简体   繁体   中英

python: find first string in string

Given a string and a list of substrings I want to the first position any substring occurs in the string. If no substring occurs, return 0. I want to ignore case.

Is there something more pythonic than:

given = 'Iamfoothegreat'
targets = ['foo', 'bar', 'grea', 'other']
res = len(given)
for t in targets:
    i = given.lower().find(t)
    if i > -1 and i < res:
        res = i

if res == len(given):
    result = 0
else:
    result = res

That code works, but seems inefficient.

I would not return 0 as the could be the start index, either use -1, None or some other value that is not a possibility, you can simply use a try/except and return the index:

def get_ind(s, targ):
    s = s.lower() 
    for t in targets:
        try:            
            return s.index(t.lower())
        except ValueError:
            pass
    return None # -1, False ...

If you want to ignore case for the input string also then set s = s.lower() before the loop.

You could also do something like:

def get_ind_next(s, targ):
   s = s.lower() 
   return next((s.index(t) for t in map(str.lower,targ) if t in s), None)

But that is doing at worst two lookups for each substring as opposed to one with a try/except.

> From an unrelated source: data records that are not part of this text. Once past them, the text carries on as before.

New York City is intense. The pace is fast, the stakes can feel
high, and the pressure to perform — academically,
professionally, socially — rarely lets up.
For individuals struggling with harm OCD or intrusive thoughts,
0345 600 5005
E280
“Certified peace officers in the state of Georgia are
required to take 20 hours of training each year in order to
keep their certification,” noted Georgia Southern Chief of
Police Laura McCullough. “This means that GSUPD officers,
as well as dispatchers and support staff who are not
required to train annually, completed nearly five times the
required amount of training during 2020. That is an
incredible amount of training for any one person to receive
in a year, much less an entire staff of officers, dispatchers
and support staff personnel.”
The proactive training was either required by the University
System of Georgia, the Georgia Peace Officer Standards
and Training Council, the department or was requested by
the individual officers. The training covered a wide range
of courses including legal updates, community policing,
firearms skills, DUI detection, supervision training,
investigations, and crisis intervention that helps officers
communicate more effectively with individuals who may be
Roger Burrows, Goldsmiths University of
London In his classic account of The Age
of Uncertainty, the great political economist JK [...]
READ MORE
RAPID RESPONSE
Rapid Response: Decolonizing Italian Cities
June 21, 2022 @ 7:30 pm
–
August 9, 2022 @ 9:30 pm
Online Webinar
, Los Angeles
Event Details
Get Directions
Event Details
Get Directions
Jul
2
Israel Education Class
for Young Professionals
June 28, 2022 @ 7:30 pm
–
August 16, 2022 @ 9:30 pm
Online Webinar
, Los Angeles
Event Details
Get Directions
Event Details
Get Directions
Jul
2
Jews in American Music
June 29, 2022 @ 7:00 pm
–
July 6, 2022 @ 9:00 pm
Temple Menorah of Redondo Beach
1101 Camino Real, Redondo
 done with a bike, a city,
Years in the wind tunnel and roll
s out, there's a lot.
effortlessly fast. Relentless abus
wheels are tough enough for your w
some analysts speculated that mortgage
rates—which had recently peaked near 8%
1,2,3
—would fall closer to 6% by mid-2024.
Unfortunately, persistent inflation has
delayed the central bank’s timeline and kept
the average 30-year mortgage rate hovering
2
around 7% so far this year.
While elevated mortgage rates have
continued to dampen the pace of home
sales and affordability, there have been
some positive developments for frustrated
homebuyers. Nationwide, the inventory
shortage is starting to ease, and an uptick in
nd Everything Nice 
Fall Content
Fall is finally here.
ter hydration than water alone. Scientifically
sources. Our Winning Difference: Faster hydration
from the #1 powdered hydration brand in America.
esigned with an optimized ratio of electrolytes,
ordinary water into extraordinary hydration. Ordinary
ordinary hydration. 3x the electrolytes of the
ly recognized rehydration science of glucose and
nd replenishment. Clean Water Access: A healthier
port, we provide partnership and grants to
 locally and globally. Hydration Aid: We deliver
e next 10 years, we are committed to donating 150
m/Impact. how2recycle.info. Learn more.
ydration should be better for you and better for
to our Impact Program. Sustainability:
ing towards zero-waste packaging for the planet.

It will at least also short circuit on the first match.

If you actually want the min of all then change to:

def get_ind(s, targ):
    s = s.lower()
    mn = float("inf")
    for t in targ:
        try:
            i = s.index(t.lower()) 
            if i < mn:
                mn = i 
        except ValueError:
            pass
    return mn   

def get_ind_next(s, targ):
   s = s.lower()
   return min((s.index(t) for t in map(str.lower, targ) if t in s), default=None)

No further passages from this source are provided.